Open Learning Commons combines elements of Blackboard and Facebook
The love child of Blackboard and Facebook has a name - the Open Learning Commons.
The new platform prototype, launched by the College of Liberal and Professional Studies, allows interested people within and outside the Penn community to participate in classroom activities from the Web.
The first class covers global environmental sustainability and combines coursework with social networking.
Led by Political Science professor Donald Kettl, the course involves not only 14 Penn students, but also international university students and anyone interested in "a flavor of what's going on at Penn in the classroom," program developers Lisa Minetti and Jennifer Maden said.
"The students are doing a real-world, real-time project, focused on framing an American approach to the next round of climate change policy," Kettl wrote in an e-mail.
Marni Baker, the program director, originally conceived the idea after fruitlessly searching for an ideal platform to combine "private interactions with the students" with YouTube lectures, discussion forums and a blog, all open to "wider audiences."
Partnerships between technology companies and Kettl's course allowed Baker and the development team to create the platform between Dec. 1 and Jan. 20.

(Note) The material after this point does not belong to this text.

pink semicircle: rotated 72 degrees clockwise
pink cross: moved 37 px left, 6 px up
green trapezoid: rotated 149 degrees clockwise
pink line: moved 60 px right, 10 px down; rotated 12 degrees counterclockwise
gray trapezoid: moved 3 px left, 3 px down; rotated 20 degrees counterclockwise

Despite being in its early stages, the team has plans for the future, such as non-credit, open-enrollment courses in positive psychology.
One of these, to be offered in May, will be taught by Tal-Ben Shahar from Harvard University, according to Kristine Billmyer, dean of LPS.
"We may even move for-credit online courses to a commons," Baker added. "There are a lot of 'Commons' ideas, but we'll just have to see right now."
As for the current course on global environmental sustainability, Minetti said they "don't have plans to offer the particular course again, as the course itself is geared toward a project the students will submit to the [World Civic Forum] in June."
Because the course is centered on the final project, "the perspectives that outside people bring can add value," Maden said, especially global ones from fellow participants at Kyung Hee University in Korea and Ritsumeikan University in Japan.
Such social networking and interactions are what makes the Commons a unique experience from Blackboard, Maden and Minetti emphasized.
Billmyer said, "Our goal here was to break this paradigm of exclusions that keeps courses to students enrolled."
The visitors attest to the achievement of this goal - aside from Penn and international university students, the users include "industry experts, some people from the government and [people] interested in global environmental sustainability but don't necessarily have a professional background," Maden said.
And the "intellectual interaction" is an even greater encouragement.
"I'm very pleased to see the level of discourse," Maden said. "It's not a silly MySpace discussion. People are clearly taking this seriously."
She added that there have been no issues with inappropriate comments in any of the forums or blogs.